The incident happened while Walker was speaking at the Iowa State Fair Soapbox. As CNN reports, union protesters followed Walker from Wisconsin to heckle his speech. It wasn’t long before Walker supporters and the union protesters became locked in physical altercations.

“I am not intimidated by you, sir, or anyone else out there,” Walker told one of his protesters according to his campaign. “I will fight for the American people.”

Walker officially announced his run July 13. Almost immediately the most powerful national unions moved in to discredit his campaign. AFL-CIO President Richard Trumka even called Walker a “national disgrace,” in a statement that went into no further detail. Unions have long been at odds with Walker over labor reforms he pursued during his first term as governor of Wisconsin.

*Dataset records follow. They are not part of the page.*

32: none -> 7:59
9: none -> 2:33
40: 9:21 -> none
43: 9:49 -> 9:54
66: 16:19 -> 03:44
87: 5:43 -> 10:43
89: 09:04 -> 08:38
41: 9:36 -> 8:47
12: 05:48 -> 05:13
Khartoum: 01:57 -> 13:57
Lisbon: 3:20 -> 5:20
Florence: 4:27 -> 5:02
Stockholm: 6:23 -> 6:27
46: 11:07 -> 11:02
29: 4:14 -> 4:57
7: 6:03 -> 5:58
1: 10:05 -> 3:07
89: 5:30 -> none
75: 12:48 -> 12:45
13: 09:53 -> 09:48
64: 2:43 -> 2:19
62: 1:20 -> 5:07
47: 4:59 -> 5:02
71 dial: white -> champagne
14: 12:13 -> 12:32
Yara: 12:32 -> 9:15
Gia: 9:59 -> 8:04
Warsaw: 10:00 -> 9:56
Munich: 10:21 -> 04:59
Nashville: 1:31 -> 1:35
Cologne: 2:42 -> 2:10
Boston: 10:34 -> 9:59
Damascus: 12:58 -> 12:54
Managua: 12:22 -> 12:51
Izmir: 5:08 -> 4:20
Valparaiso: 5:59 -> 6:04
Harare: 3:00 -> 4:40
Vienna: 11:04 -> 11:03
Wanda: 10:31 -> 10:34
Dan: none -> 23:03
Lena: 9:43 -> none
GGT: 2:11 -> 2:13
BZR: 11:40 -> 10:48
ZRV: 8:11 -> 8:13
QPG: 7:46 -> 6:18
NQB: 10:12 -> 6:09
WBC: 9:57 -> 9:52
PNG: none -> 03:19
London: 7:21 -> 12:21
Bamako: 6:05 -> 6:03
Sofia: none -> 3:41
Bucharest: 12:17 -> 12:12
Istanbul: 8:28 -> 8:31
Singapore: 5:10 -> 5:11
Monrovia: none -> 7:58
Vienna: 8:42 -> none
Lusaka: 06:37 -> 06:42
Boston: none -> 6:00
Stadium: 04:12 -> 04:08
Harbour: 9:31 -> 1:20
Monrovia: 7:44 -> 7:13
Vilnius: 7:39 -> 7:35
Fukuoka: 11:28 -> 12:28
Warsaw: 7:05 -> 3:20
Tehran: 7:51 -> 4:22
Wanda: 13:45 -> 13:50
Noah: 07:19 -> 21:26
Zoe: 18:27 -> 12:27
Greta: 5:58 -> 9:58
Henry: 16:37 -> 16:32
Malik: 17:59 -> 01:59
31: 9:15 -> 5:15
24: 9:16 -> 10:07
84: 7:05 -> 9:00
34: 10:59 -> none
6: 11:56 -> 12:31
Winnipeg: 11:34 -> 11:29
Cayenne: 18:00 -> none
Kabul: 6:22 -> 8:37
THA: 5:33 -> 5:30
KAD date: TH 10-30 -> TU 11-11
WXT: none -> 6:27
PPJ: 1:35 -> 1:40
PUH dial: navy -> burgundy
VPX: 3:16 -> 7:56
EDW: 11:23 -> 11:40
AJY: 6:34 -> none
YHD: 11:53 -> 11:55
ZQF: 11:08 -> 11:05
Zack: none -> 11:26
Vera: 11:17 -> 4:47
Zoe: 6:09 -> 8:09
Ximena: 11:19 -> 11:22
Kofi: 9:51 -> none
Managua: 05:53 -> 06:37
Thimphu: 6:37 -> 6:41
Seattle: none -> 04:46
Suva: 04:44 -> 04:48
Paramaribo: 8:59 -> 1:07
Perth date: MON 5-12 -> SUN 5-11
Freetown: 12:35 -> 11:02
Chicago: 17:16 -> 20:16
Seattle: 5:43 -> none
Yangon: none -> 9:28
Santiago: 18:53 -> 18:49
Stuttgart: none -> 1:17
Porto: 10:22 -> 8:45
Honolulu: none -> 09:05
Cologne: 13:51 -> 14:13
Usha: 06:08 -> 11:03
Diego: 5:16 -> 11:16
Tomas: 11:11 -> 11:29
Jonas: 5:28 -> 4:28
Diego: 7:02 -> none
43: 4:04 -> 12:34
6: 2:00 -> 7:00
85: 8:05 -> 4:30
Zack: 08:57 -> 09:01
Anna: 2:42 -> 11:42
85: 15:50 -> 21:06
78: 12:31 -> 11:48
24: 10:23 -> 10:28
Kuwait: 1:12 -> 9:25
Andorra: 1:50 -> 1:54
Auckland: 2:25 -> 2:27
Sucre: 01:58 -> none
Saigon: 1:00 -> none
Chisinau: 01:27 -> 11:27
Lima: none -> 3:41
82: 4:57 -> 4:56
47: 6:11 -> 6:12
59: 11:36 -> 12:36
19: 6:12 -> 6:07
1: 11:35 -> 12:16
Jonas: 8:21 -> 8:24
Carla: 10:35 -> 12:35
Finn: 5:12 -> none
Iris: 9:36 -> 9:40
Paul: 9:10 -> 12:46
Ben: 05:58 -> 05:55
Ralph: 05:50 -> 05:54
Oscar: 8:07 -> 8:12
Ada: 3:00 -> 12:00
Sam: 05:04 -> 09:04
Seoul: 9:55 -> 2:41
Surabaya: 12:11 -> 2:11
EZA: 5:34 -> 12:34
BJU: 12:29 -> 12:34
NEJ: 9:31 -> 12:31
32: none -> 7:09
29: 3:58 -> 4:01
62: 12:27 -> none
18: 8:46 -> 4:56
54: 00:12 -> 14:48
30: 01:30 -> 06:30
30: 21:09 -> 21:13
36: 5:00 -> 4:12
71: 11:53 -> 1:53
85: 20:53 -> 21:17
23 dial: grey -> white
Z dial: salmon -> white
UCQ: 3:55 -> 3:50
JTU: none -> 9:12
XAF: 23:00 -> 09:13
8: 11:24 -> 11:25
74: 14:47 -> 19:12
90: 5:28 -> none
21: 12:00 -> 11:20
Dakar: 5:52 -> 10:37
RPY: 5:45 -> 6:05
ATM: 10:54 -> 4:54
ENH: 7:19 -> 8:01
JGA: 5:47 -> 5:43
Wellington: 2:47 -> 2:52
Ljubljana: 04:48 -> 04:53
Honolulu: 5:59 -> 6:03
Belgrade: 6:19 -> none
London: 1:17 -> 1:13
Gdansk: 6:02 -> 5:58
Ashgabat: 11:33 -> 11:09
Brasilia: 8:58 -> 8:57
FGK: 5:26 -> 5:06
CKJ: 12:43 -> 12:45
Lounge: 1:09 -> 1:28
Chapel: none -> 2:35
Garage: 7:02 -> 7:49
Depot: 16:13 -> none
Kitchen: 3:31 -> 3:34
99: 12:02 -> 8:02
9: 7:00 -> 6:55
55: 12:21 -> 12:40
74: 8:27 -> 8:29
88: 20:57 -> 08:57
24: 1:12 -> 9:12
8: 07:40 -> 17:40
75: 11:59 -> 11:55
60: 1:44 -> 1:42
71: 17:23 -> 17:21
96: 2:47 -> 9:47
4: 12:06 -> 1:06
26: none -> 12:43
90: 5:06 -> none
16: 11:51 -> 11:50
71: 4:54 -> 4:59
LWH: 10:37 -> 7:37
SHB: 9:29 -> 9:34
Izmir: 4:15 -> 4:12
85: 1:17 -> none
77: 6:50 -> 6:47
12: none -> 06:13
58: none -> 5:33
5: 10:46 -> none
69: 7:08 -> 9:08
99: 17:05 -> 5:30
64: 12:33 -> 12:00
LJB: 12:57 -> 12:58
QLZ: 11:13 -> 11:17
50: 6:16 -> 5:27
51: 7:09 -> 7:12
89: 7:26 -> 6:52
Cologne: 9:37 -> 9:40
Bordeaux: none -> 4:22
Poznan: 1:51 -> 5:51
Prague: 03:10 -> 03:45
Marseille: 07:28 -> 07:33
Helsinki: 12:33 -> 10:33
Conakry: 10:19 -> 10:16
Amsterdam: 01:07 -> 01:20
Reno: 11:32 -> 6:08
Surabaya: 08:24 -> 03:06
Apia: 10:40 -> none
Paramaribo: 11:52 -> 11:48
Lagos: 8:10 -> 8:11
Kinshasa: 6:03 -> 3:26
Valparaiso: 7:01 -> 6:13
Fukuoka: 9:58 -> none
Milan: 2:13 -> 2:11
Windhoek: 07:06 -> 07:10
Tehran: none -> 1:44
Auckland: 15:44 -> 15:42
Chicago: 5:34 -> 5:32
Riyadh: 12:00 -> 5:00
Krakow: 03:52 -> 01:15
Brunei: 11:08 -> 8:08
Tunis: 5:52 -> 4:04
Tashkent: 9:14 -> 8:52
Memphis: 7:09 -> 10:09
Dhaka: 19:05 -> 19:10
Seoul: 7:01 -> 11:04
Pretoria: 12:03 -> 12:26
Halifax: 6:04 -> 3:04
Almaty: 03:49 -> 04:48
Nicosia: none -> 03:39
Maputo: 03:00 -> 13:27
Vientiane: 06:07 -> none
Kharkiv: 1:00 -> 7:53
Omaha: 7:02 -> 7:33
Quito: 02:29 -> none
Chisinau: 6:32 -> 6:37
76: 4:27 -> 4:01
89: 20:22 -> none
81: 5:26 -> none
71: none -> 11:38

“You want someone who’s tested?” Walker continued to tell the protester. “I’m right here. You can see it! This is what happened in Wisconsin. We will not back down. We will do what is necessary to defend the American people going forward.”

Much of the dispute started in 2011 when Walker curtailed union power in his state. The reforms, known as Act 10, significantly changed the collective bargaining process for most public employees. It also required public unions to hold a renewal vote every couple of years to determine if workers still wanted them.

The labor movement did all it could to oppose the law. At the time, thousands of protesters descended on the Wisconsin capital to rally against the act. They surrounded the outside and occupied much of the building. Walker, however, was able to outlast the protests. Afterwards opponents even tried to get Walker thrown out of office with a recall election in 2012.

After a rough battle, Walker was able to overcome the attack and even won reelection during the 2014 midterm. Earlier in the year unions in the state took another major hit after Republicans in the legislature passed a law which banned mandatory dues as a condition of employment.

To get the Republican nomination, Walker will first have to beat Donald Trump, Jeb Bush, Marco Rubio and Rand Paul among others in the Republican primary.